Değerli Mütevelliler;
Bu konuşma fırsatını bulmuşken bambaşka bir konuya da değinmek istiyorum. Bir bilgilendirme yapmak istiyorum. Bildiğiniz gibi mütevelli toplantılarında en büyük güçlüklerden biri; yeterli toplantı sayısını bulabilmektedir. Maalesef tüm sivil toplum kuruluşlarının problemi bu. Biz mütevellilerimizi elimizden geldiğince Vakfımıza yakın tutmak istiyoruz. Bilgi veriyoruz, raporlama yapıyoruz. Günün şartlarında yılda bir bile olsa bir araya gelmek zor oluyor. Biz de bir çalışma yaptık, kurucularımızı, doğrudan ya da dolaylı olarak Vakfı destekleyen üyeleri hariç tutup, 10 yıldır veya mütevelli olduğundan beri toplantılara asaleten veya vekâleten katılamayan üyelerimize mektuplar yazdık. Onlara bundan sonra hiç katılma imkânları olamayacaksa istifa etmeyi uygun görüp görmeyeceklerini sorduk. Gönderdiğimiz mektuplara, bugüne kadar 23 mütevellimizin 9’undan cevap geldi. Bir üyemiz çeşitli nedenlerle katılamadığını, bundan sonra katılacağını, diğer 8 üyemiz de bundan sonra da katılmalarının mümkün olmadığını söyleyerek istifalarını gönderdiler. Onlar için de gösterdikleri anlayış için huzurlarınızda kendilerine teşekkür etmek istedim.

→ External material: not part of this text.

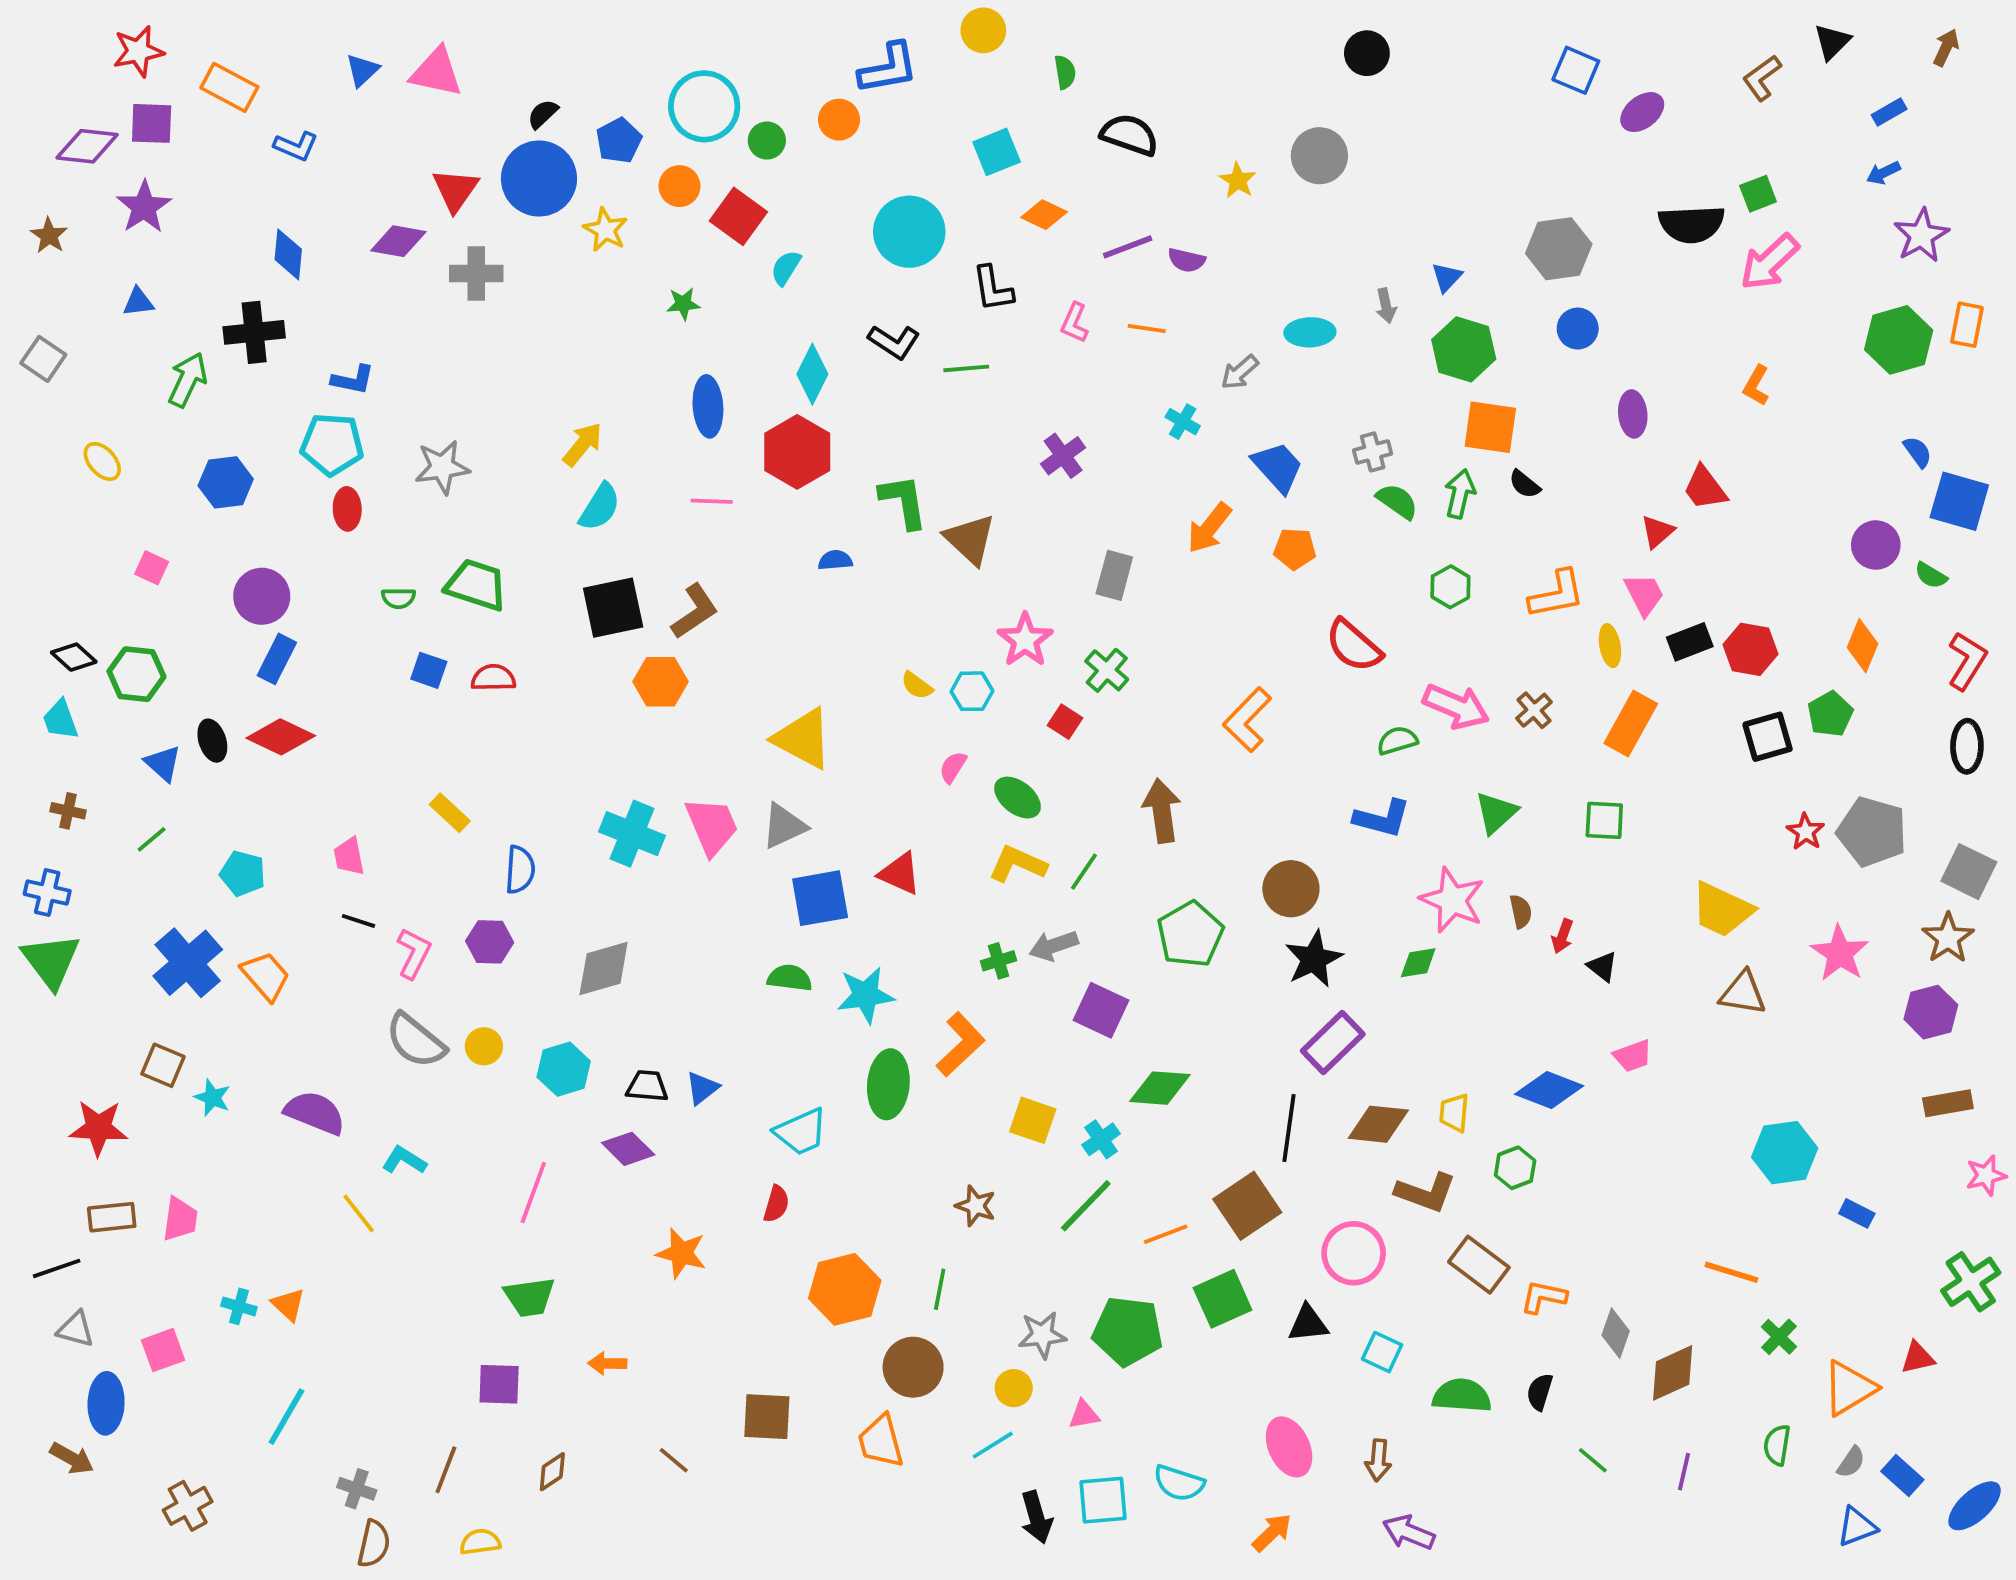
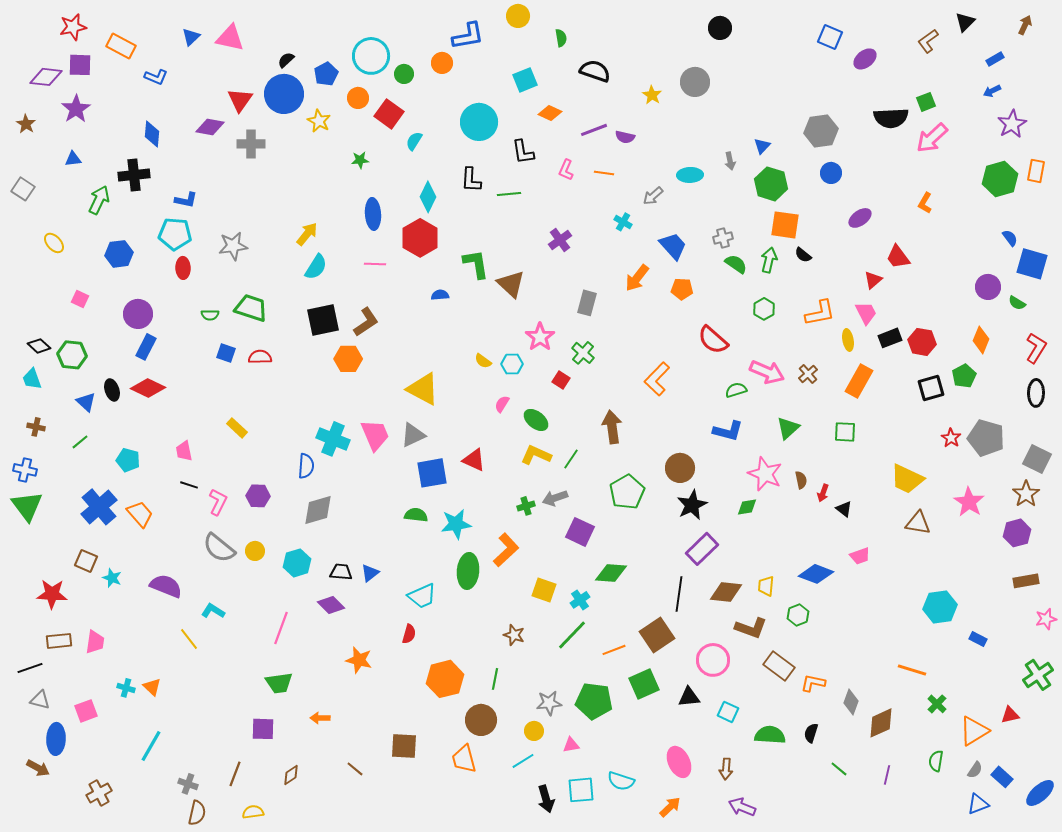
black L-shape: (894, 342) -> (471, 180), turned 60
purple ellipse: (1633, 414) -> (860, 218), turned 60
blue semicircle: (520, 870) -> (306, 466), moved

Unutmadan iki teşekkür daha yapmak istiyorum. Birincisi Pera Müzesi’ne çok çok teşekkürler. Her zaman olduğu gibi bize bu salonu ve toplantı imkânını verdiler. Ayrıca mütevellimiz Mustafa Oğuz Most Productions bütün ses tesisatı, kayıtlar vs. gibi benzer masrafları da karşıladı. Ona da çok teşekkür ediyoruz.
Gönüllülerimizi, TEGV Yönetim Ekibi’ni ve çalışma arkadaşlarımızı 2021 yılını başarılı bir şekilde tamamladıkları için Yönetim Kurulumuz adına tebrik ediyorum. Bizi destekleyen kişi ve kurumlara da çocuklarımızın geleceklerine bir ışık, yüzlerinde bir gülümseme oldukları için şükranlarımızı sunuyorum. Gelecek yıl Cumhuriyetimizin 100’üncü yılını kutlayacağız. Bu fırsat ile Cumhuriyetimizin temel ilke ve değerlerini, Atatürk’ün eğitime ve bilime verdiği önemi daha yoğun ve ses getirecek programlar ile işlemeyi planlıyoruz. Değerli desteklerinize daha güçlü ihtiyacımız olacaktır. Hep birlikte nice yıllara dileklerimle saygılarımı sunuyorum.